[Source records]

*** Block opens ***

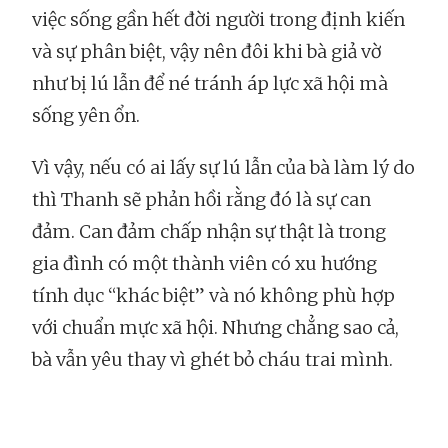
việc sống gần hết đời người trong định kiến
và sự phân biệt, vậy nên đôi khi bà giả vờ
như bị lú lẫn để né tránh áp lực xã hội mà
sống yên ổn.
Vì vậy, nếu có ai lấy sự lú lẫn của bà làm lý do
thì Thanh sẽ phản hồi rằng đó là sự can
đảm. Can đảm chấp nhận sự thật là trong
gia đình có một thành viên có xu hướng
tính dục “khác biệt” và nó không phù hợp
với chuẩn mực xã hội. Nhưng chẳng sao cả,
bà vẫn yêu thay vì ghét bỏ cháu trai mình.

*** Block closes ***

Exercise instructions ▸ Strip out the pictures and quote the remaining data word for word.

Answer below ▸
việc sống gần hết đời người trong định kiến
và sự phân biệt, vậy nên đôi khi bà giả vờ
như bị lú lẫn để né tránh áp lực xã hội mà
sống yên ổn.
Vì vậy, nếu có ai lấy sự lú lẫn của bà làm lý do
thì Thanh sẽ phản hồi rằng đó là sự can
đảm. Can đảm chấp nhận sự thật là trong
gia đình có một thành viên có xu hướng
tính dục “khác biệt” và nó không phù hợp
với chuẩn mực xã hội. Nhưng chẳng sao cả,
bà vẫn yêu thay vì ghét bỏ cháu trai mình.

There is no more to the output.